RECORDS SHOWN =
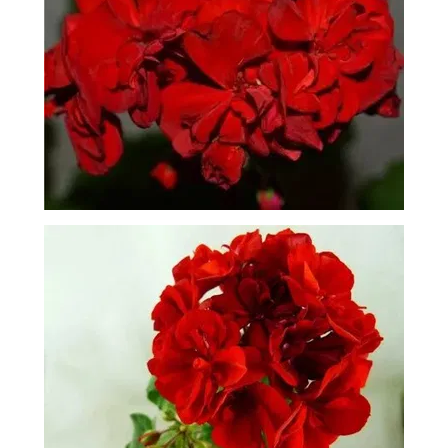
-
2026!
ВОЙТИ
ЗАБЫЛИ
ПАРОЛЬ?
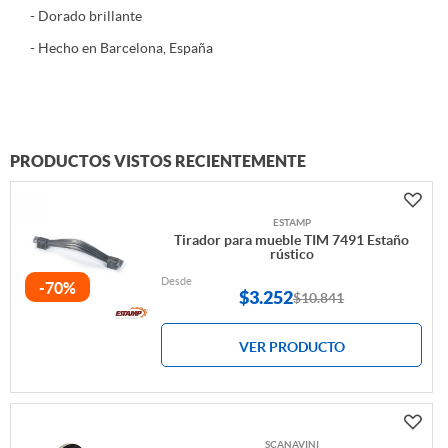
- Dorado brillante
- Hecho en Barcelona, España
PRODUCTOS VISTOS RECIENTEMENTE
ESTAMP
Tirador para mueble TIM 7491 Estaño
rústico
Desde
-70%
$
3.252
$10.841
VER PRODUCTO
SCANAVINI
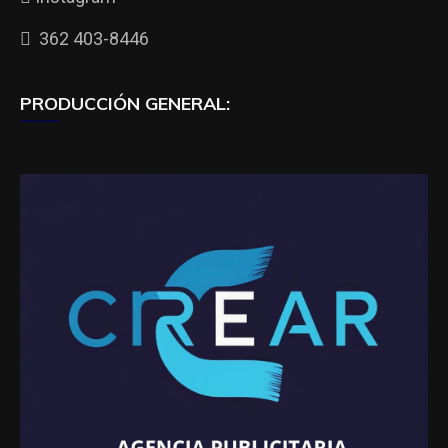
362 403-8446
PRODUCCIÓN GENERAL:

YOUR TASK =
Copy out all the data exactly, skipping the pictures.

RESPONSE TO THIS TASK =
-
2026!
ВОЙТИ
ЗАБЫЛИ
ПАРОЛЬ?
- Dorado brillante
- Hecho en Barcelona, España
PRODUCTOS VISTOS RECIENTEMENTE
ESTAMP
Tirador para mueble TIM 7491 Estaño
rústico
Desde
-70%
$
3.252
$10.841
VER PRODUCTO
SCANAVINI
362 403-8446
PRODUCCIÓN GENERAL:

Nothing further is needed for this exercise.